Sarà opportuno quanto meno interrogarsi, a consuntivo, sul grado di interferenza di queste ingenti risorse sulla nostra economia e più generalmente sulle prospettive di crescita della nostra isola. Appare fin troppo chiaramente come sia venuta meno la categoria della straordinarietà e, insieme, il ruolo di innovazione e cambiamento. L’intervento della legge 64, nella nostra convinzione, deve agire in modo strutturale sui fattori che regolano il nostro sviluppo: per rimuovere le condizioni che rendono svantaggiosi gli investimenti, limitano l’esercizio di attività competitive, cristallizzano il sistema impedendo un processo dì accumulazione endogena sostenuto dall’evoluzione della domanda interna e delle esportazioni. Questo non è stato. Si è tradotto l’intervento straordinario in una ordinaria diffusione di risorse, senza bussola. Paradossalmente si consolida l’antico male, alimentando consumi con flussi esterni, accentuando la dipendenza del nostro sistema. Un’altra occasione mancata per ridurre le distanze: la Sardegna continua a perdere gli appuntamenti col progresso e lo sviluppo del Mezzogiorno e del paese.
Le cifre riferite nel recente rapporto Svimez non sono incoraggianti. Tutti gli indicatori “strutturali” della nostra economia (tasso di industrializzazione, rapporto impieghi e depositi, saldo importazioni ed esportazioni) del 1987 registrano un forte peggioramento, in misura superiore alle altre regioni meridionali. Non sorprende che gli iscritti nelle liste di collocamento al 30 di settembre siano 186.756: quasi diecimila in più rispetto al mese di gennaio.
A fronte di questa crisi la Giunta regionale offre di’ sé l’immagine di una permanente litigiosità su tutto: dai referendum alla politica del territorio, dalla programmazione economica ai trasporti. Esiste una divaricazione crescente fra i bisogni della nostra isola e l’offerta di governo che la Giunta regionale riesce ad esprimere. Nelle partite più importanti e decisive per lo sviluppo della Sardegna, la Giunta Melis perde la battuta. Il dibattito sulla vicenda Enimont ha dimostrato, in modo non equivocabile, come la Giunta che governa la regione da cinque anni abbia colpevolmente sottovalutato un appuntamento di straordinaria importanza per il nostro sistema industriale.

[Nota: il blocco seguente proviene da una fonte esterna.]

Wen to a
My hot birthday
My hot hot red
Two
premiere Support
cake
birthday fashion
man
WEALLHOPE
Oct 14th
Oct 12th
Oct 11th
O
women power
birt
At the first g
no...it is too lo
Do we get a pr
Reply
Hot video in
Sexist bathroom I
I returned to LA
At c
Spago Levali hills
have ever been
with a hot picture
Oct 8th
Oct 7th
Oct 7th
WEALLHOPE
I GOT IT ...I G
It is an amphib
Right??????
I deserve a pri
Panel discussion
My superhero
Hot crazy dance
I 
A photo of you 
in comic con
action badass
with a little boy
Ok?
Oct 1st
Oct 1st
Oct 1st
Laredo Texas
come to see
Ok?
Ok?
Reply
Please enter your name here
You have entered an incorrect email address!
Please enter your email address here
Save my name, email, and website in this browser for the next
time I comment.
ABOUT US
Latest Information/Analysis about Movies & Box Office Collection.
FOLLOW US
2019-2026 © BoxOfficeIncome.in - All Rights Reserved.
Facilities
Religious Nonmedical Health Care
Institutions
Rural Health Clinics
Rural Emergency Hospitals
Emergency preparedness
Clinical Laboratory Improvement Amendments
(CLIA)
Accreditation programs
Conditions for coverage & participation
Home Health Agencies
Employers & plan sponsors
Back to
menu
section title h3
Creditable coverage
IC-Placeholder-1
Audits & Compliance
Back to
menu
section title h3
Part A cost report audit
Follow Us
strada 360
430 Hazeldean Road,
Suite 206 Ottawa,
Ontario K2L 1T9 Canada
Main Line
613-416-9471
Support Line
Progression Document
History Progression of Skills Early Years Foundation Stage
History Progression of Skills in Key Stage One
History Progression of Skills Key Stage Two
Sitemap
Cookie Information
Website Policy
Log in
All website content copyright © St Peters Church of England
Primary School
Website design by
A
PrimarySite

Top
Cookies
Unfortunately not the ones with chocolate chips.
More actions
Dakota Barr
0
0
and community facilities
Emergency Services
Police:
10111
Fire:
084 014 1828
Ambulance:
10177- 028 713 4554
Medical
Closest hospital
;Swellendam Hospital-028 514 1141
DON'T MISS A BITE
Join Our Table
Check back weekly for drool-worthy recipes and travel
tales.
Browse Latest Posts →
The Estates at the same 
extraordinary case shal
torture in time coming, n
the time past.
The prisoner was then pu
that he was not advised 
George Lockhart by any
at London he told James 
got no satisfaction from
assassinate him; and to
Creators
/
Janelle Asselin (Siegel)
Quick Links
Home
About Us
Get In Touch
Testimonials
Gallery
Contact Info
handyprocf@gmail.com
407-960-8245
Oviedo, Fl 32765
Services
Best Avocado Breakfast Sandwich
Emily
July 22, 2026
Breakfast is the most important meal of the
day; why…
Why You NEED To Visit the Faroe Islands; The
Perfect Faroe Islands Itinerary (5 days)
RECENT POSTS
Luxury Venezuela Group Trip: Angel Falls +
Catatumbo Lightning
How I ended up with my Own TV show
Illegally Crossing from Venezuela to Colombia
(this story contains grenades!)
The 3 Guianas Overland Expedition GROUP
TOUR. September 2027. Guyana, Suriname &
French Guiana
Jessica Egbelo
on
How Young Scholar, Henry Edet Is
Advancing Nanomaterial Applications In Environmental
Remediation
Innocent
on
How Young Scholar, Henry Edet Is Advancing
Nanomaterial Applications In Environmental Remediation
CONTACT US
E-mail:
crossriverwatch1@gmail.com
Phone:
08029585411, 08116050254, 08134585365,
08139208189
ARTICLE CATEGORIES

Quando il pressappochismo e il delirio di propaganda, sostituendosi alla politica, si intrecciano con l’esercizio di governo, non è più una questione di stile: sono gli interessi del popolo sardo ad essere mortificati e compromessi.
Siamo consapevoli di vivere l’autunno di questa coalizione.
Ma la stagione delle foglie morte non evocherà rimpianti e nostalgie. L’unico sentimento che percepiamo, diffuso fra la gente, è quello di una delusione forte e cocente.